Bwana climbed inside the SUV from the passenger side and lifted a long, heavy case from behind the seat. He unwrapped a Remington M24A3 sniper rifle from the case and put it together with practiced ease. The Remington, along with the Barrett, were his sniper rifles of choice, and as he slapped a Leupold Ultra M3 scope on it, he remembered the last time he had used it had been in Iraq.
The target then had been a planner and banker for terrorist organizations and was the brains behind several suicide bomb attacks in Europe and Africa.
Clare had green-lighted the assignment, and a three-man team had followed him from country to country before deciding on the hit in Iraq. The target had been paranoid about his security and had never stayed in the same country for more than a month and, even then, stayed only in apartments for less than a week, places that his organization had vetted and secured.
Broker had picked his trail up by tracking down his advance team, who went to the apartments and secured them by paying cash and, on the rare occasion, by card — a mistake that Broker gleefully capitalized on.
The three-man team had worn white dishdashahs, the long, one-piece dress traditionally worn by men, covered their faces with gutrahs, the headpieces, and had followed the target in a Toyota Saloon that had seen better days. Three days of sweltering heat in Dora, Baghdad, choking dust, and endless traffic, and they were no closer to finding a pattern to the target’s movement or a spot for the hit. The target’s apartment was surrounded by gun-toting men all day and night, and was struck off immediately as a take-out site.
Conscious that the target could leave the country at any time, they finally decided to take out the target the next day.
There were two constants in the target’s movements — one was the street he took in his heavily armored Land Cruiser once he exited the apartment. This street led to a crossroad where the vehicle took any exit randomly.
The crossroad would be the site of the hit, since the vehicle slowed down almost to a stop to allow for oncoming traffic.
The other constant was the target’s seating in the Land Cruiser. The target sat in the rear, next to a window, directly behind the driver.
The sniper’s hide would be the flat roof of an apartment block — apartment block was being generous to the bombed-out building — behind the target’s building, taller than it, with a clear view of the street.
The bullet would have to traverse a shade over two thousand yards in the heat of the day, a temperature of around a hundred and ten Fahrenheit and a wind speed of eight meters/second. Difficult shooting conditions, but Bwana had shot in those conditions before.
The challenge was to get the target to lower his window, which was made of toughened, bulletproof glass.
The three-man team occupied the roof of the building at dawn the next day. The building was deserted, a hollow shell, through which the ghosts of the dead wandered.

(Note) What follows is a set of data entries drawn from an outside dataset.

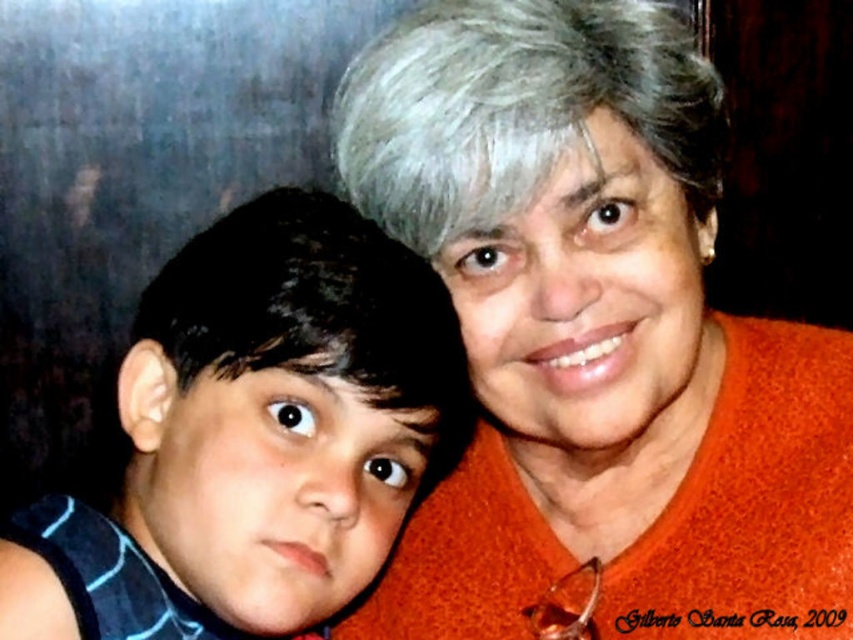 Based on the photo, you are standing in front of the image and notice a point at coordinates (595, 340). What object is located at this point?

The orange fabric at upper right is located at point (595, 340).

You are a photographer trying to adjust the lighting for a portrait. You notice the gray matte hair at upper center and the orange fabric at upper right. Which object is closer to the camera?

The orange fabric at upper right is closer to the camera than the gray matte hair at upper center because the gray matte hair is positioned behind the orange fabric. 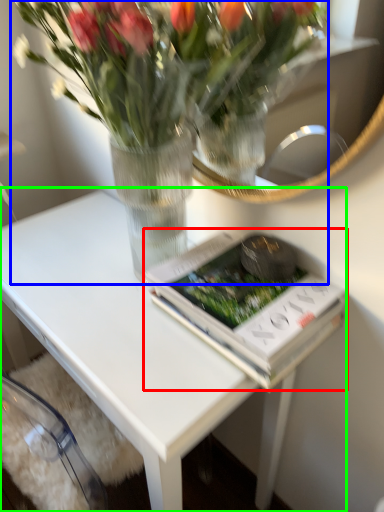 Question: Considering the real-world distances, which object is closest to paperback book (highlighted by a red box)? houseplant (highlighted by a blue box) or table (highlighted by a green box).

Choices:
 (A) houseplant
 (B) table

Answer: (B) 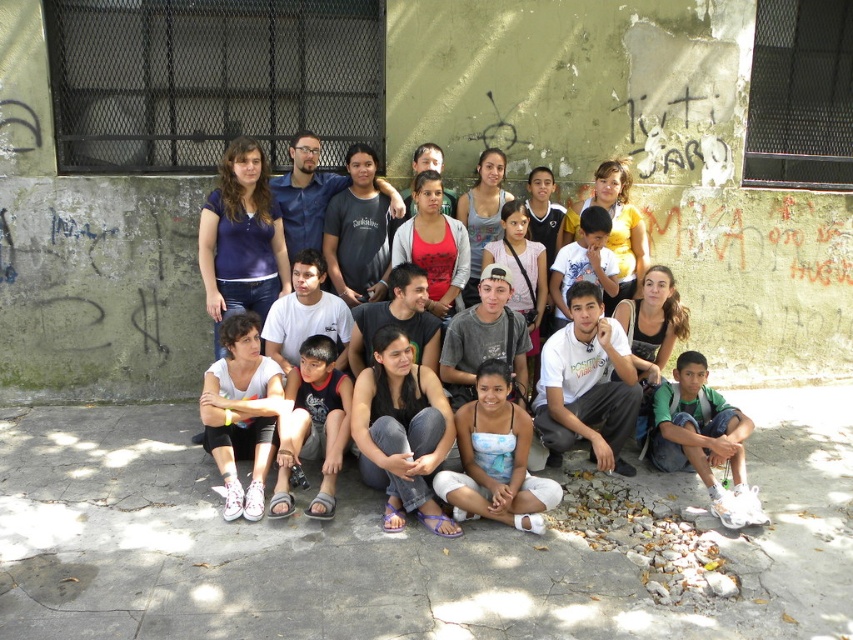 Question: Is jeans at center to the right of blue printed tank top at center from the viewer's perspective?

Choices:
 (A) no
 (B) yes

Answer: (A)

Question: Which object is farther from the camera taking this photo?

Choices:
 (A) white fabric shirt at lower left
 (B) blue printed tank top at center

Answer: (A)

Question: Which of the following is the closest to the observer?

Choices:
 (A) (476, 433)
 (B) (444, 515)
 (C) (238, 387)

Answer: (B)

Question: Does blue printed tank top at center appear over white fabric shirt at lower left?

Choices:
 (A) no
 (B) yes

Answer: (A)

Question: Which object is closer to the camera taking this photo?

Choices:
 (A) white fabric shirt at lower left
 (B) blue printed tank top at center
 (C) jeans at center

Answer: (C)

Question: Can you confirm if jeans at center is thinner than blue printed tank top at center?

Choices:
 (A) no
 (B) yes

Answer: (B) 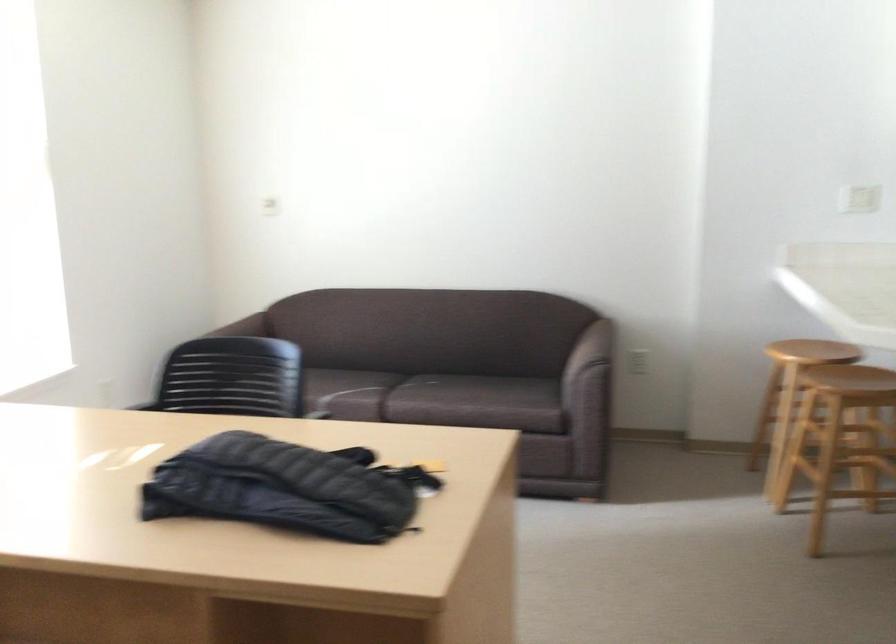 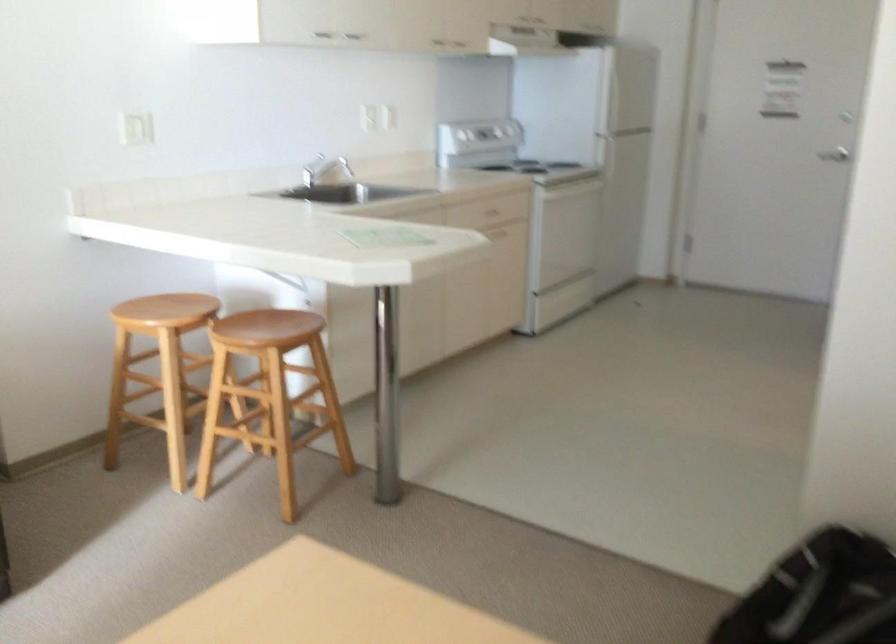 Find the pixel in the second image that matches pixel 815 345 in the first image.

(165, 310) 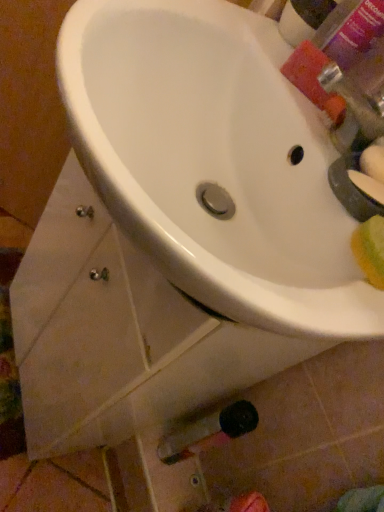 Identify the location of free space in front of pink matte bottle at upper right. (270, 46).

Bwana and his spotter surveyed the roof and positioned his Remington on the site that afforded the fullest view of the street. Bwana set the Harris bipod up, put together the rifle, took wind and temperature readings, and then did what the best snipers did — lay down prone and willed his metabolism to slow and went inside himself. His spotter did the same.
The third man went down to the street and did a check of their comms — barely detectable earpieces and microphones that were covered by the folds of the gutrah.